A recent survey has found that the normal working person in the UK has around a month’s worth of savings to be able to sustain their current lifestyle should their income cease without notice. The data gathered from 2,000 people found that the average person’s savings would support them for 32 days.
More worryingly, 26% of those who answered said their savings would only last a week or less. 22% said they had less than £500 in savings, whilst 23% admitted to having no savings to support them at all. The findings suggest that those in Northern Ireland have savings which would last the longest, with an average of 36 days’ worth of money put away. Workers in Wales, meanwhile, have an average of just 26 days of savings to support them.

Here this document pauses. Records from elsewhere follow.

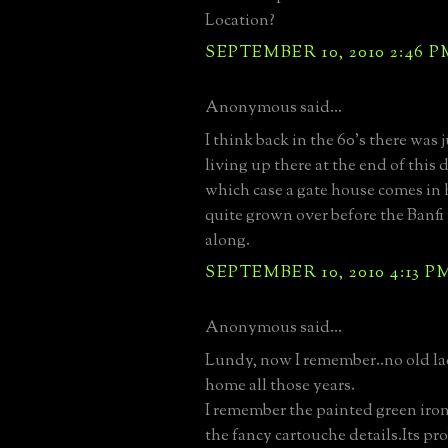
Location?
SEPTEMBER 10, 2010 2:46 P
Anonymous said...
I think back in the 60's there was 
living up there at the end of this 
which case a gate house comes in 
quite grown over before the Banf
along.
SEPTEMBER 10, 2010 4:13 P
Anonymous said...
Lundy, now I remember..no old lad
home all those years.
I remember the painted green iro
the fancy cartouche details.Its pr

Whilst most people have emergency savings to help them with smaller one-off unanticipated costs, such as replacing or fixing a home appliance, the likelihood of finding yourself without a source of income should not be regarded as an impossibility. Splitting up from your partner, losing your job or having a serious accident can happen without warning and most people will need some time to help regain some financial stability. The majority of financial advisers suggest having a minimum of six months’ worth of salary put away in case of an emergency so that you don’t find yourself without anything to fall back on.
However, an emergency fund should be just that: money readily available for when you suddenly need cash to pay for an unforeseen extra cost. If you have more than six months’ worth of salary in a current or instant access savings account then you’re likely to be missing out on the opportunity to make your savings work for you in an account that’s less easy to access but offers a better rate of interest.